■ Task requirements: Every line of the material that mentions the word "oder" should be copied out.

•••

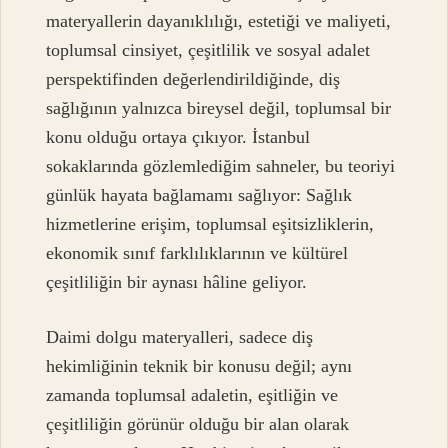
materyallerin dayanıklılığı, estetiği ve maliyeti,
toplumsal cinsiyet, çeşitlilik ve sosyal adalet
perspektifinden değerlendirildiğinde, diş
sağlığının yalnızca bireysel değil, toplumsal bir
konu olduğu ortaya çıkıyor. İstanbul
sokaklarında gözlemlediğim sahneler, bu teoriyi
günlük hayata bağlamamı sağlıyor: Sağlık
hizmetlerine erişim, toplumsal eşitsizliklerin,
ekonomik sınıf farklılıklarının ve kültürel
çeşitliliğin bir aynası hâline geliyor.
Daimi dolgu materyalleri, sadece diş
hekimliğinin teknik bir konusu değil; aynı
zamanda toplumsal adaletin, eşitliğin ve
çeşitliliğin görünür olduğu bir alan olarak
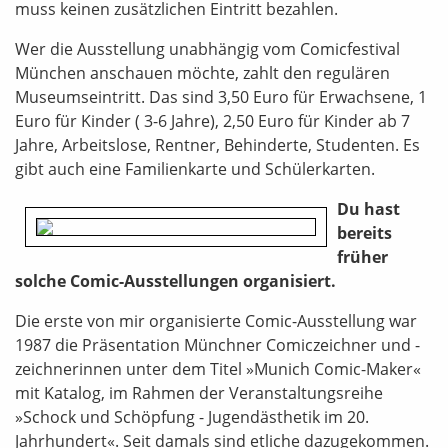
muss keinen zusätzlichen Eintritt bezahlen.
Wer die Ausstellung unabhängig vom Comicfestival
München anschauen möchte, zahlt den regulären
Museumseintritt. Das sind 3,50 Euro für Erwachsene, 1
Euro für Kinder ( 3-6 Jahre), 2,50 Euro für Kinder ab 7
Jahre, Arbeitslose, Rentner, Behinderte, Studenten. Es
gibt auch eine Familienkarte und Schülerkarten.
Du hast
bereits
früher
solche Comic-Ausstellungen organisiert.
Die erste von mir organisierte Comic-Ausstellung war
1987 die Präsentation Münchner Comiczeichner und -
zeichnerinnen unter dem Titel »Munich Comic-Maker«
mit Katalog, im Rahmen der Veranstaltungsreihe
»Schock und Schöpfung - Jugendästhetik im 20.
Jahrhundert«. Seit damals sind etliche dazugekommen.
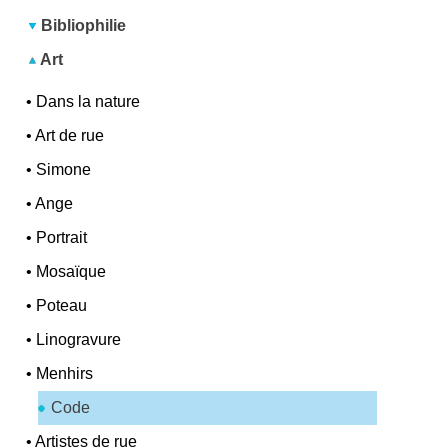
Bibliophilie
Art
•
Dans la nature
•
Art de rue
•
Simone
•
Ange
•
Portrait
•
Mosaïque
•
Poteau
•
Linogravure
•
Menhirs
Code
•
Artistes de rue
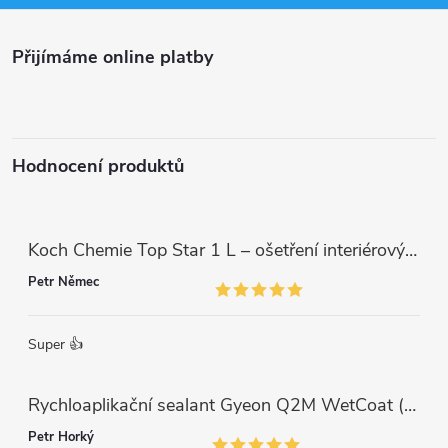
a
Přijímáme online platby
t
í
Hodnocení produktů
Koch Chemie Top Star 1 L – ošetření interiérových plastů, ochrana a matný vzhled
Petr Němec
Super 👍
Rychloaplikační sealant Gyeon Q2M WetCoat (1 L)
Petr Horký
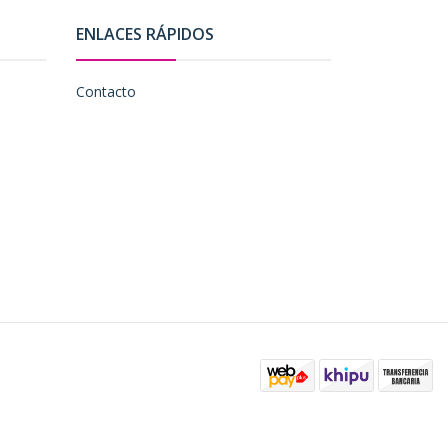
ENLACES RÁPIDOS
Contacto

•••

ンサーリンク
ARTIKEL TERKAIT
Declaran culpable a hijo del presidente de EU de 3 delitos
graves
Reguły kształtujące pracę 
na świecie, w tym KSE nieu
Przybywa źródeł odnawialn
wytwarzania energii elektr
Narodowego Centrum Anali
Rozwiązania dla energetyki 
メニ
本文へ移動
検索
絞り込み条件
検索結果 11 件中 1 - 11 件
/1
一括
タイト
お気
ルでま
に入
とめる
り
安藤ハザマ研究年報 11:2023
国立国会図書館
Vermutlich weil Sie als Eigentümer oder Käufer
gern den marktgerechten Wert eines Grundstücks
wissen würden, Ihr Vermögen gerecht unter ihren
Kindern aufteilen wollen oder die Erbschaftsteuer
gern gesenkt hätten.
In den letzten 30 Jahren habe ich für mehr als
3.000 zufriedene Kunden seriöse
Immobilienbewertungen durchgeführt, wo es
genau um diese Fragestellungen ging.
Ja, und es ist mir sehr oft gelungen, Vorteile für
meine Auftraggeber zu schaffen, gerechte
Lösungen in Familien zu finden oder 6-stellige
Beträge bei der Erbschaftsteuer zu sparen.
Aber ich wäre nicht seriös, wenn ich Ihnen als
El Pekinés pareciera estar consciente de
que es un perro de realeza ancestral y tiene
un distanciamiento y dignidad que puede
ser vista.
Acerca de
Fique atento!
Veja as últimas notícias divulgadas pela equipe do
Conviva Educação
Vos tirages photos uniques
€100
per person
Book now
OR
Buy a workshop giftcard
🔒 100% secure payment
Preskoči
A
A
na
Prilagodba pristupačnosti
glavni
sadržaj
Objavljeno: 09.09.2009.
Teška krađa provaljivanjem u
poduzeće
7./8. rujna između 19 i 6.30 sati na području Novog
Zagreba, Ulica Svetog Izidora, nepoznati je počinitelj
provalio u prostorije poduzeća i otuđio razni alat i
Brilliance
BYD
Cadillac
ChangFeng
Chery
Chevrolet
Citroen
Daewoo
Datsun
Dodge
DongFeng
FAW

•••

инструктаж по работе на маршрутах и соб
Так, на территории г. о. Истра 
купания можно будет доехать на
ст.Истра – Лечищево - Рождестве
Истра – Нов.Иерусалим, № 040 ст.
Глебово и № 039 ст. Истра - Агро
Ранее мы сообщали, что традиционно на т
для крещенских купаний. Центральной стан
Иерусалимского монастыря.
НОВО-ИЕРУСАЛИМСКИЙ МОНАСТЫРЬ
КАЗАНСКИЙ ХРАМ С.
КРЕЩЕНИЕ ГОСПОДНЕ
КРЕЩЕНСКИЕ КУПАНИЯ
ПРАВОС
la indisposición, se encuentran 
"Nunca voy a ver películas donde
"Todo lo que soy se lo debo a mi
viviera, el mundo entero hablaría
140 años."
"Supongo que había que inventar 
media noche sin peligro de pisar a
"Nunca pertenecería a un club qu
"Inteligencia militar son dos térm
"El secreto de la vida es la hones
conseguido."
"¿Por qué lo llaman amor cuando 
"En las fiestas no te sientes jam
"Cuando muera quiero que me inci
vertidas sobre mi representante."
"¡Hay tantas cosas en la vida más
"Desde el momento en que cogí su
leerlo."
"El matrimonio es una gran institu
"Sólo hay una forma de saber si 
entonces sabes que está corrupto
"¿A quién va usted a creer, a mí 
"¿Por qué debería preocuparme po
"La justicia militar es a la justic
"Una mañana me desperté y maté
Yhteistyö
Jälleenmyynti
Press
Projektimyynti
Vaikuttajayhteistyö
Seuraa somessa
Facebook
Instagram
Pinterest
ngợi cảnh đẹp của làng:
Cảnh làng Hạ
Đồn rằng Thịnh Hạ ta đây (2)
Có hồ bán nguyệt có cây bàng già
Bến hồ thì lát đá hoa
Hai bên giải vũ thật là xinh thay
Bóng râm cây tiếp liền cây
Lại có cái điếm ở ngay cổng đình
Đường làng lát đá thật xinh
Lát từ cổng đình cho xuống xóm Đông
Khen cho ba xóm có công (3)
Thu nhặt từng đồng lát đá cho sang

•••

■ Task result:
Vermutlich weil Sie als Eigentümer oder Käufer
Kindern aufteilen wollen oder die Erbschaftsteuer
Lösungen in Familien zu finden oder 6-stellige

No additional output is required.